**WORKING DATA**:
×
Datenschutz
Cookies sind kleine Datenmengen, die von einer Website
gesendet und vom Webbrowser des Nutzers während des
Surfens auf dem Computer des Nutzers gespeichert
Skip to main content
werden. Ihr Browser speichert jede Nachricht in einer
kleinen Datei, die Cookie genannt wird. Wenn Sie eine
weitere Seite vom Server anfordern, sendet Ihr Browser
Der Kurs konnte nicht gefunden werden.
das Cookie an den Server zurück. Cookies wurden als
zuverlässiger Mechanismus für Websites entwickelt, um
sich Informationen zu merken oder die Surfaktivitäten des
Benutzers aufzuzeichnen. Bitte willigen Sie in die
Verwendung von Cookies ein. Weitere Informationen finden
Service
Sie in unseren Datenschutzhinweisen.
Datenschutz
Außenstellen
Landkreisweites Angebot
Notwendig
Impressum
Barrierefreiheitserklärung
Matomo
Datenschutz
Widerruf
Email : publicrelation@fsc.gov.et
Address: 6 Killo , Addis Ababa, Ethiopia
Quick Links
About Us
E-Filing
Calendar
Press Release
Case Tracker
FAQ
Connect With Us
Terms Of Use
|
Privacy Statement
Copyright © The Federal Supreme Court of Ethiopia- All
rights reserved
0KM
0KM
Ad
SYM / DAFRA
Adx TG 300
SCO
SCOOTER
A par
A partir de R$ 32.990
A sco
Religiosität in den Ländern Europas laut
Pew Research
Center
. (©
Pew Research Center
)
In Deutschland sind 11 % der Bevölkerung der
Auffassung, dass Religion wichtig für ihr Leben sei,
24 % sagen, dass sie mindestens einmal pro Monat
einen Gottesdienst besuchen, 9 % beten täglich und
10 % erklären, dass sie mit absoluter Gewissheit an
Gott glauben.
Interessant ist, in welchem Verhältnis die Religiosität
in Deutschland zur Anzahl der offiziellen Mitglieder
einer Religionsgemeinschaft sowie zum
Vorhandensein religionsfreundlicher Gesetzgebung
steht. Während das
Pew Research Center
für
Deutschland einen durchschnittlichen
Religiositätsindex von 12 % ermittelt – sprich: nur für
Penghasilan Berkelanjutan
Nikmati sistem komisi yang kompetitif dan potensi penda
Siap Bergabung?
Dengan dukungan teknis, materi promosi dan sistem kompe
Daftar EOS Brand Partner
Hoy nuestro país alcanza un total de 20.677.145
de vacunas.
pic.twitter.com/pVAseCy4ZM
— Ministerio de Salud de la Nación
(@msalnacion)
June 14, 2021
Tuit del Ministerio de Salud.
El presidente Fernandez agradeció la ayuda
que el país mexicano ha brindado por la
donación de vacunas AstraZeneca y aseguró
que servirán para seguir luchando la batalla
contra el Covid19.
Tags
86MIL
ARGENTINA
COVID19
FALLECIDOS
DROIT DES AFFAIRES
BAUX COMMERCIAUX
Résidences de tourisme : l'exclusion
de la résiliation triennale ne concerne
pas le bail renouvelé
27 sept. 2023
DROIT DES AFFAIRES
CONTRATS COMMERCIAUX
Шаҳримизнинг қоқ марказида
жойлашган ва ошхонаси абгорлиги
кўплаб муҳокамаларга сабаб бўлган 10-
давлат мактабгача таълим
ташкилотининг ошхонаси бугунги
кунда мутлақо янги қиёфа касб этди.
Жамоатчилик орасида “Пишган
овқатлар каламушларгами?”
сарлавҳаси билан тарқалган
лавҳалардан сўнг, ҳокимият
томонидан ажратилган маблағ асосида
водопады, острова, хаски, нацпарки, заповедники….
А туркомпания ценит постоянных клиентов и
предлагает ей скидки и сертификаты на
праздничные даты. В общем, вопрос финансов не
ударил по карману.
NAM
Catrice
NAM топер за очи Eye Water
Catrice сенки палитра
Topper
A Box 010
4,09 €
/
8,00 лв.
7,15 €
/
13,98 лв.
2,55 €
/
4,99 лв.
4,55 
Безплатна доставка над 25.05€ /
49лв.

**WORK TASK**: Of the entries above, transcribe exactly those lines that fall between the line containing "einer Religionsgemeinschaft sowie zum" and the line containing "А туркомпания ценит постоянных клиентов и", together with those two lines.

**RESPONSE FOR THIS EXERCISE**:
einer Religionsgemeinschaft sowie zum
Vorhandensein religionsfreundlicher Gesetzgebung
steht. Während das
Pew Research Center
für
Deutschland einen durchschnittlichen
Religiositätsindex von 12 % ermittelt – sprich: nur für
Penghasilan Berkelanjutan
Nikmati sistem komisi yang kompetitif dan potensi penda
Siap Bergabung?
Dengan dukungan teknis, materi promosi dan sistem kompe
Daftar EOS Brand Partner
Hoy nuestro país alcanza un total de 20.677.145
de vacunas.
pic.twitter.com/pVAseCy4ZM
— Ministerio de Salud de la Nación
(@msalnacion)
June 14, 2021
Tuit del Ministerio de Salud.
El presidente Fernandez agradeció la ayuda
que el país mexicano ha brindado por la
donación de vacunas AstraZeneca y aseguró
que servirán para seguir luchando la batalla
contra el Covid19.
Tags
86MIL
ARGENTINA
COVID19
FALLECIDOS
DROIT DES AFFAIRES
BAUX COMMERCIAUX
Résidences de tourisme : l'exclusion
de la résiliation triennale ne concerne
pas le bail renouvelé
27 sept. 2023
DROIT DES AFFAIRES
CONTRATS COMMERCIAUX
Шаҳримизнинг қоқ марказида
жойлашган ва ошхонаси абгорлиги
кўплаб муҳокамаларга сабаб бўлган 10-
давлат мактабгача таълим
ташкилотининг ошхонаси бугунги
кунда мутлақо янги қиёфа касб этди.
Жамоатчилик орасида “Пишган
овқатлар каламушларгами?”
сарлавҳаси билан тарқалган
лавҳалардан сўнг, ҳокимият
томонидан ажратилган маблағ асосида
водопады, острова, хаски, нацпарки, заповедники….
А туркомпания ценит постоянных клиентов и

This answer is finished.